Ventura descarta debate jurídico sobre Venezuela e comemora prisão de Maduro
Para o líder do Chega, discutir direito internacional é “conversa fiada” quando o alvo é um ditador
O candidato à Presidência da República e presidente do Chega, André Ventura, minimizou qualquer questionamento sobre uma possível violação do direito internacional na captura de Nicolás Maduro, afirmando que esse tipo de discussão perde relevância diante da queda de um regime ditatorial.

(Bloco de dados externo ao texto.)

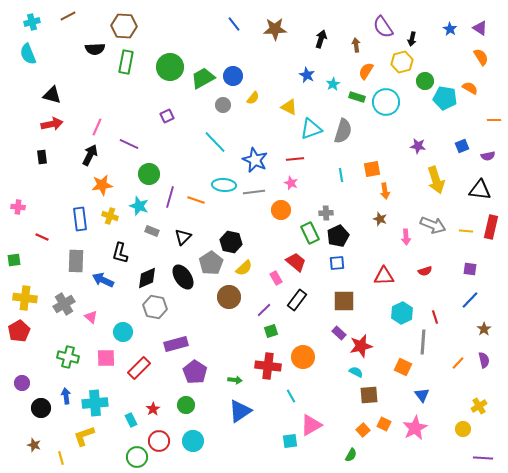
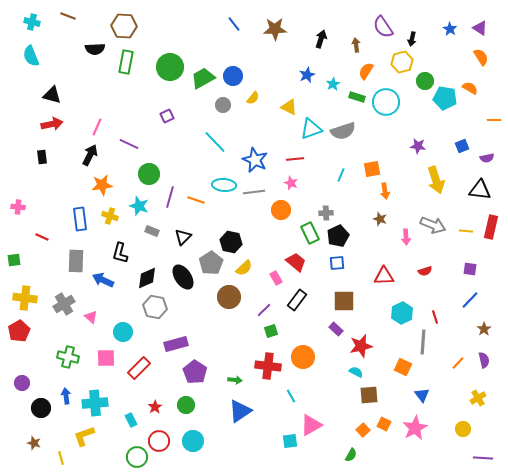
brown line at (68, 16): rotated 49 degrees clockwise
cyan cross at (32, 22): rotated 28 degrees clockwise
cyan semicircle at (28, 54): moved 3 px right, 2 px down
blue star at (307, 75): rotated 21 degrees clockwise
gray semicircle at (343, 131): rotated 55 degrees clockwise
purple semicircle at (488, 156): moved 1 px left, 2 px down
cyan line at (341, 175): rotated 32 degrees clockwise
purple rectangle at (339, 333): moved 3 px left, 4 px up
yellow cross at (479, 406): moved 1 px left, 8 px up
red star at (153, 409): moved 2 px right, 2 px up
brown star at (34, 445): moved 2 px up
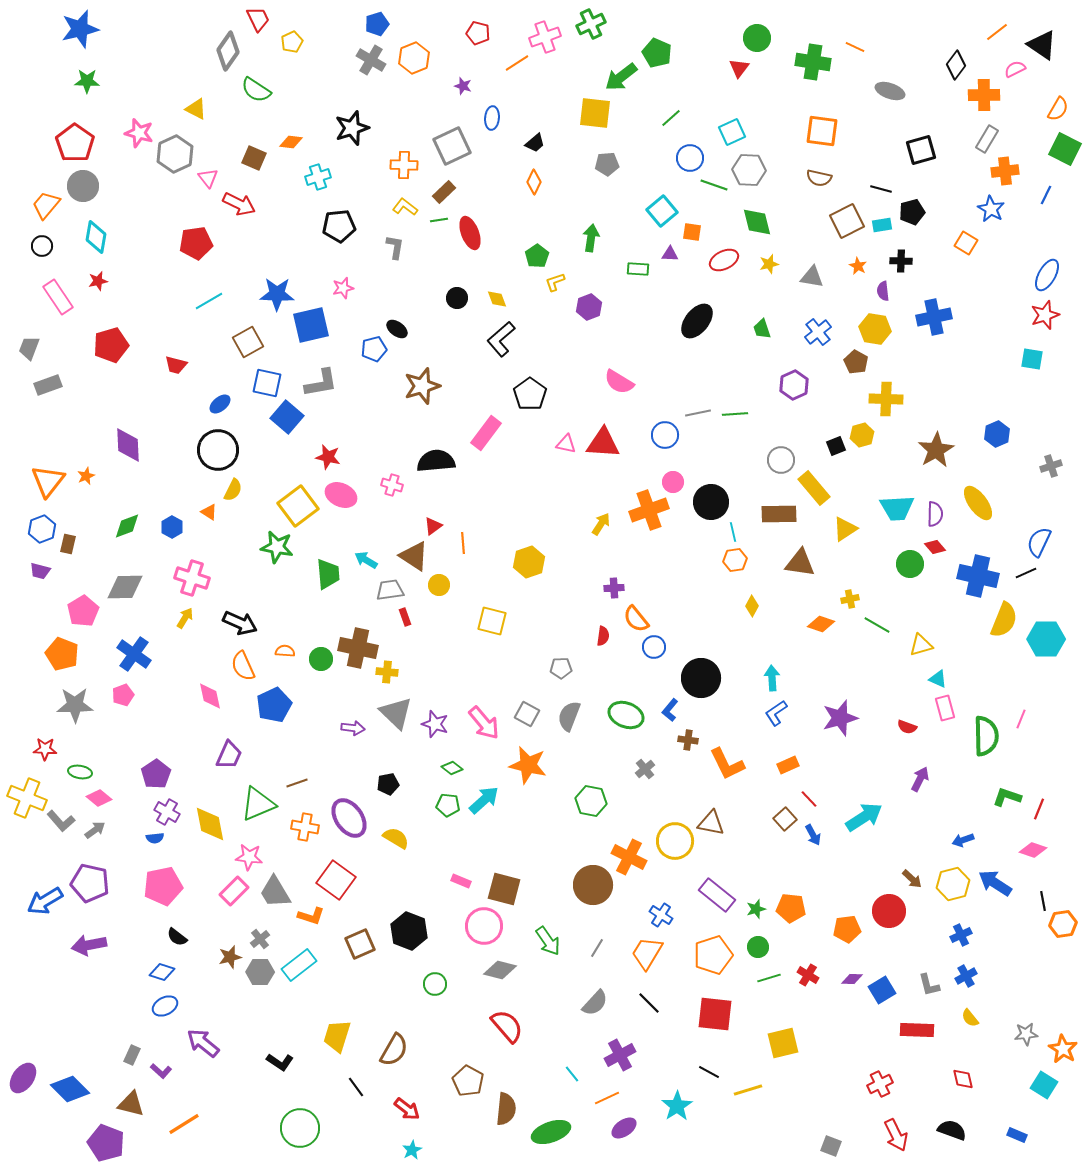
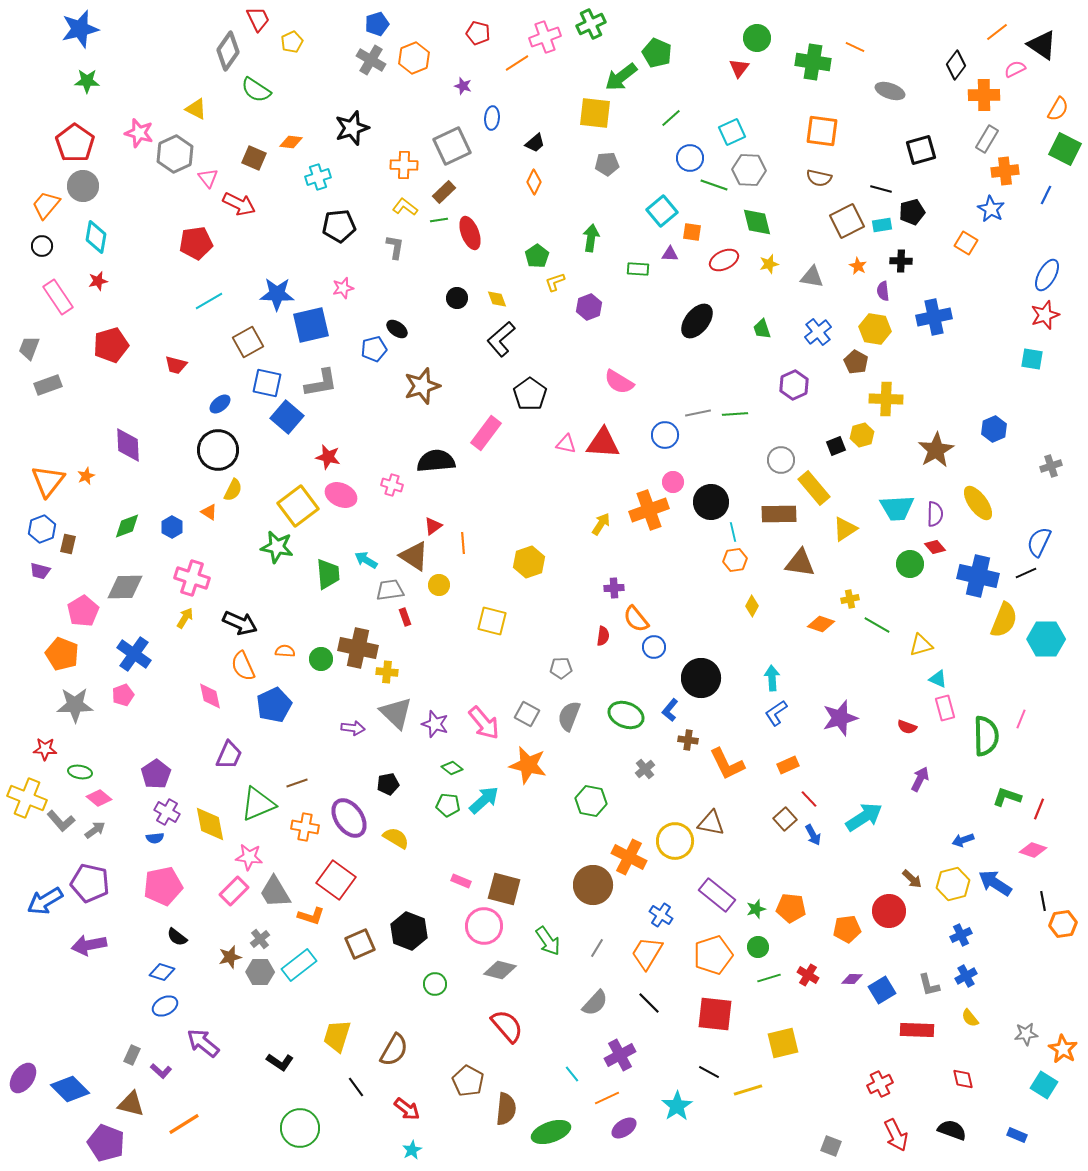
blue hexagon at (997, 434): moved 3 px left, 5 px up
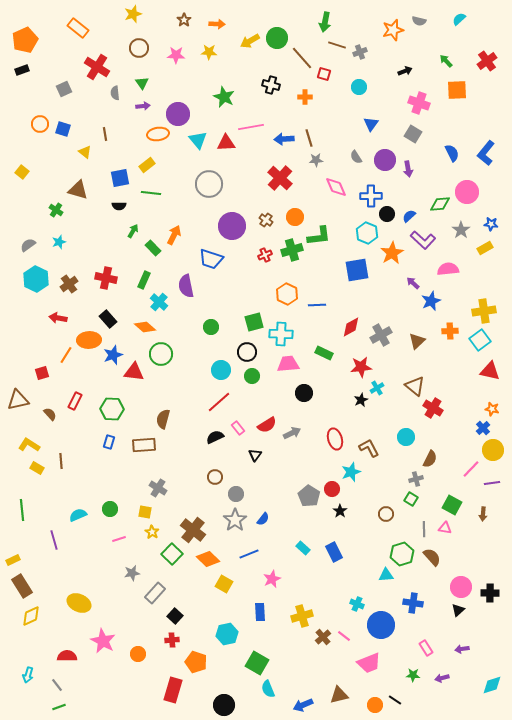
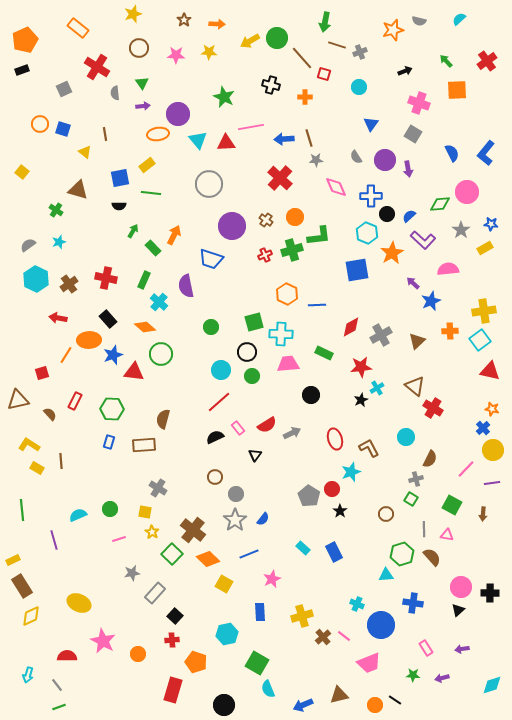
black circle at (304, 393): moved 7 px right, 2 px down
pink line at (471, 469): moved 5 px left
pink triangle at (445, 528): moved 2 px right, 7 px down
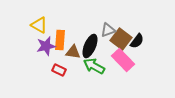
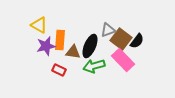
green arrow: rotated 45 degrees counterclockwise
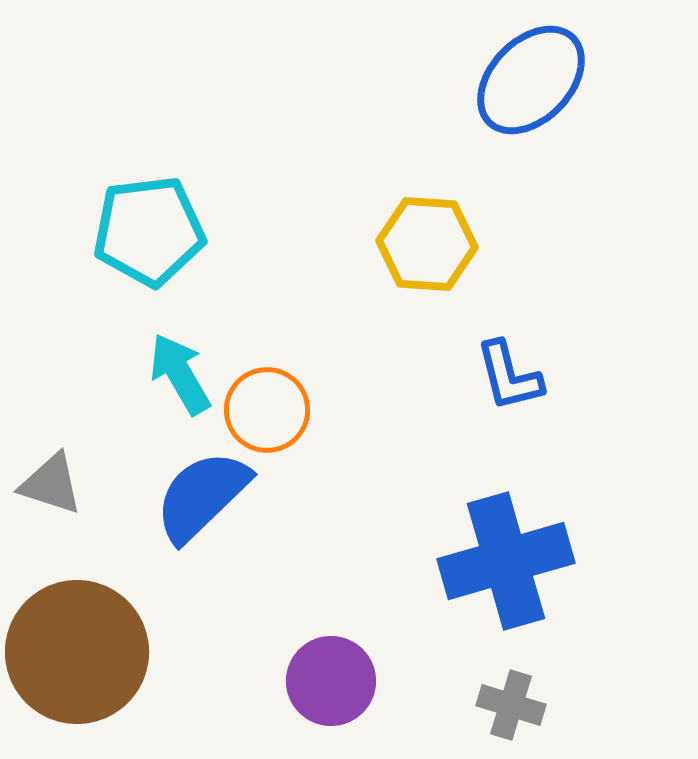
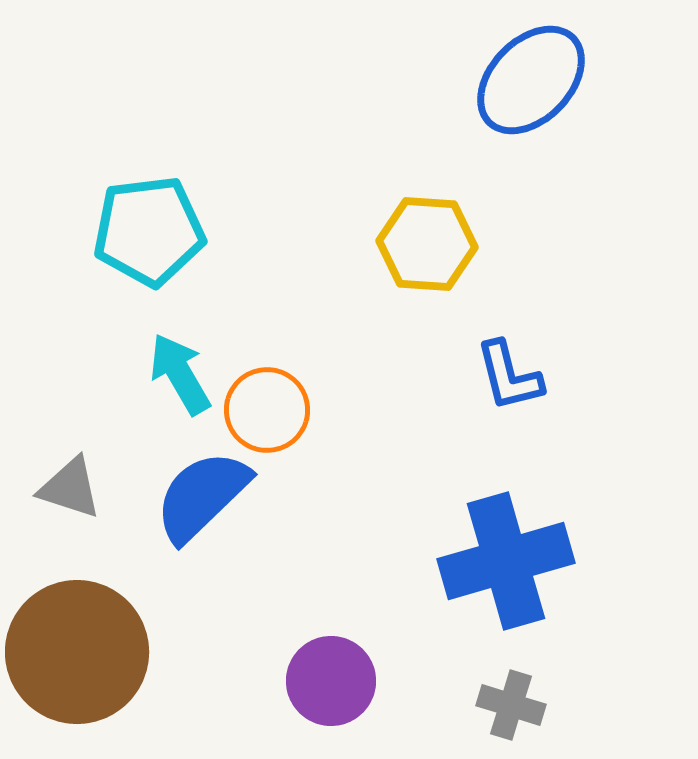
gray triangle: moved 19 px right, 4 px down
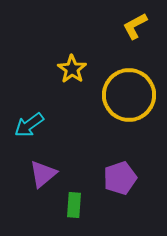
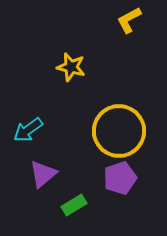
yellow L-shape: moved 6 px left, 6 px up
yellow star: moved 1 px left, 2 px up; rotated 20 degrees counterclockwise
yellow circle: moved 10 px left, 36 px down
cyan arrow: moved 1 px left, 5 px down
green rectangle: rotated 55 degrees clockwise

Durante uma ação de pré-campanha em Albufeira, Ventura celebrou a prisão do líder venezuelano em uma operação conduzida pelos Estados Unidos e classificou como irrelevante o debate sobre a legalidade internacional da ação.
“Chega dessa conversa de chacha. Estamos falando da prisão de um tirano”, afirmou, ao ser questionado por jornalistas antes de participar de um jantar-comício.
Ventura foi direto ao definir Maduro como “ditador, sanguinário, torturador e assassino” e defendeu que a retirada de líderes autoritários do poder deve ser vista como algo positivo, independentemente do cargo que ocupem.
“Quando o mundo se livra de ditadores, traficantes e narcotraficantes, isso é sempre bom. Sejam chefes de Estado ou não”, declarou.
O candidato reconheceu que o cenário ideal seria a própria Justiça venezuelana colocar fim ao regime, mas ressaltou que, em ditaduras, o sistema judicial costuma estar subordinado ao poder político.
“O ideal era que fosse a Justiça da Venezuela, mas isso não foi possível. Por isso, é bom que Maduro esteja preso. Ditadores precisam estar na prisão”, reforçou.
Ventura também afirmou que as democracias ocidentais precisam abandonar a postura de hesitação e deixar claro que não há espaço para tolerância com regimes autoritários.
“O tempo da fraqueza acabou. A mensagem tem que ser simples: o lugar do ditador é atrás das grades”, disse.
O líder do Chega defendeu ainda que Portugal e a União Europeia atuem para garantir que o futuro da Venezuela seja decidido pelos próprios venezuelanos, em eleições livres e transparentes.
“Agora são os venezuelanos que devem escolher, em liberdade, o seu destino”, afirmou, lembrando que Portugal não reconheceu as eleições venezuelanas de 2024.
Por fim, Ventura destacou a necessidade de atenção especial à comunidade portuguesa na Venezuela, defendendo que o Governo e a Presidência da República assegurem a proteção dos cidadãos portugueses e lusodescendentes que vivem no país.